Lebesgue's universal covering problem is a relatively well-known open problem in geometry, asking for the convex set of minimal area which contains all planar sets of diameter 1. While the problem is not yet fully resolved, we have pretty good bounds on its size (between $0.832$ and $0.84409$) and, as I understand it, a decent sense of what an optimal solution ought to look like (some minor trimming-off from Pál's 1920 solution).
What progress has been made on the analogous problem in three dimensions? As a very crude starting point, we can take a prism of height $1$ whose base is any solution to the covering problem in two dimensions, but this is almost certainly suboptimal; for instance, given any starting solution with an axis of symmetry (such as the one above), we can find two congruent regions of positive volume whose points are all of distance $1$ from each other (by cutting along planes normal to a sort of space diagonal), and then remove one of those regions.
Are there more sophisticated modifications we can make, or entirely different regions to use? (After all, the best 2D solutions do not look much like the 1D solution crossed with a unit interval.)
After perusing section 11.4 of Research Problems in Discrete Geometry, I came across a result of Makeev, Hausel, Makai, Szucs, and G. Kuperberg that the rhombic dodecahedron with unit inradius, which has volume $\frac{\sqrt{2}}2$, is a universal cover for all sets in $\mathbb{R}^3$ of unit diameter.

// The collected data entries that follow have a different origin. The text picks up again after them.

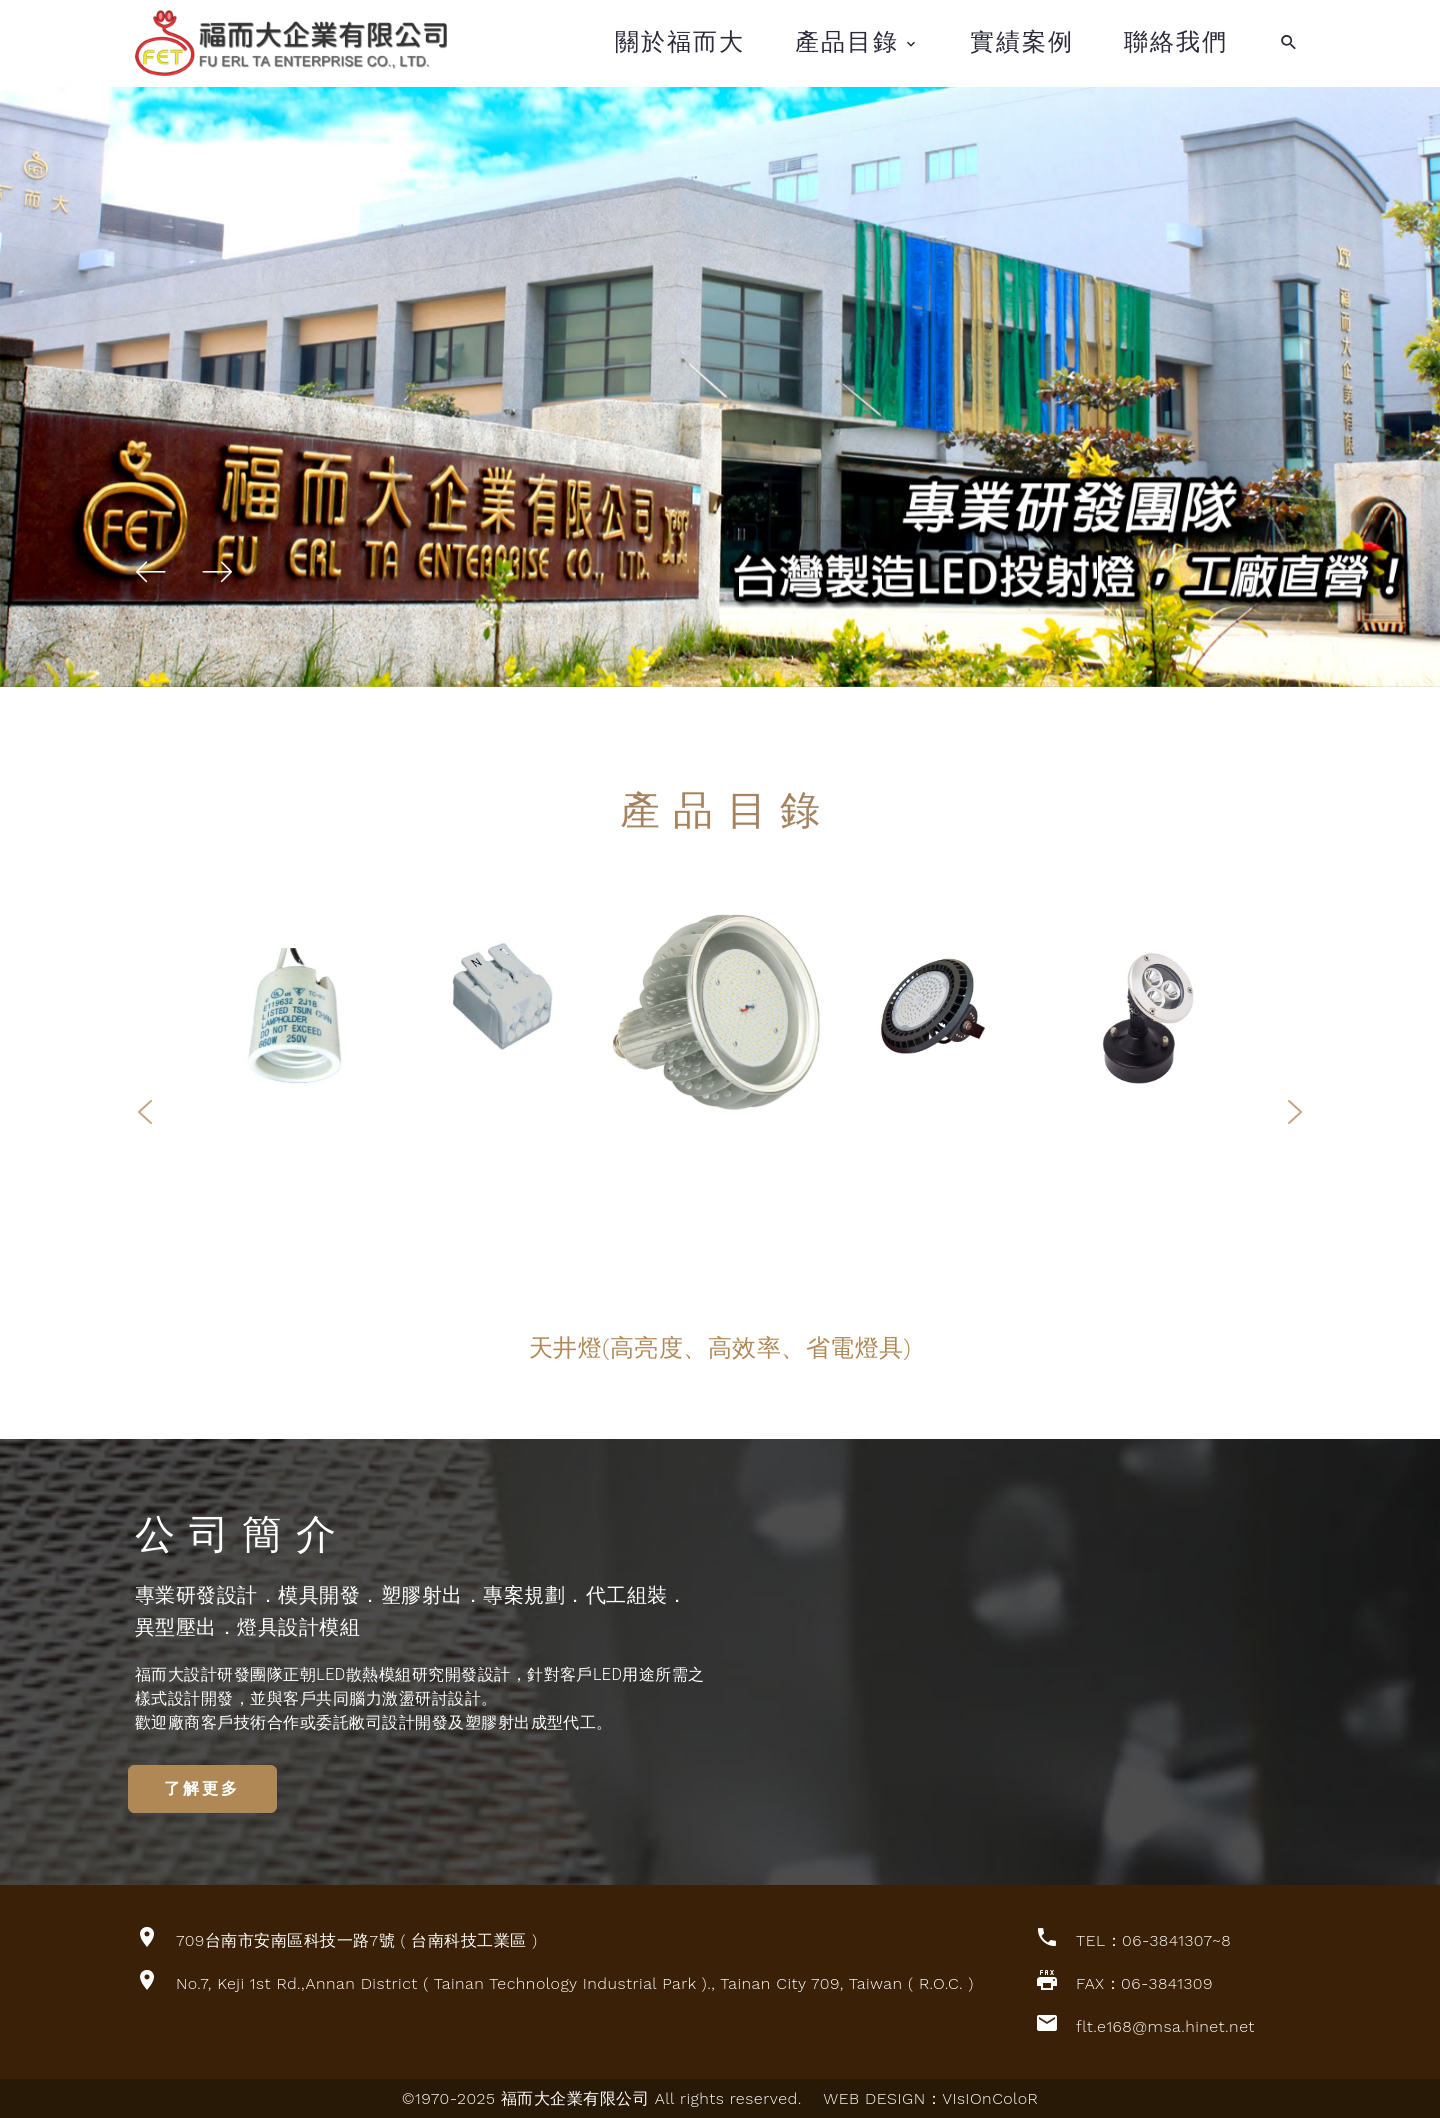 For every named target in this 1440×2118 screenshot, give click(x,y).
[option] (720, 1012)
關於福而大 (680, 42)
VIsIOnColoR (990, 2097)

One can then observe that opposite degree-4 vertices of this rhombic dodecahedron are at distance $\sqrt{2}$. Consider a slab of width 1 perpendicular to the line connecting these vertices whose center coincides with that of the rhombic dodecahedron. There are two square pyramids of height $\frac{\sqrt{2}-1}2$ lying outside the slab; since any two points in opposite pyramids are at distance at least $1$ from each other, a set of unit diameter has points in at most one of them (WLOG, say the bottom one, since we can flip the set within the vertically-symmetric rhombic dodecahedron.) Then we can remove the top pyramid to obtain a slightly smaller universal cover.
In fact, we can repeatedly apply this procedure to each of the three mutually orthogonal axes between two degree-4 vertices on the rhombic dodecahedron, so we can ultimately remove 3 of these pyramids. This leaves us with a universal cover of volume
$$\frac72-2\sqrt{2}\approx 0.67157$$
(It is also mentioned in this book that the regular octahedron of inradius $1$ serves as a universal cover, but as this has volume $\frac{\sqrt{3}}2\approx 0.866$, it is not a promising candidate.)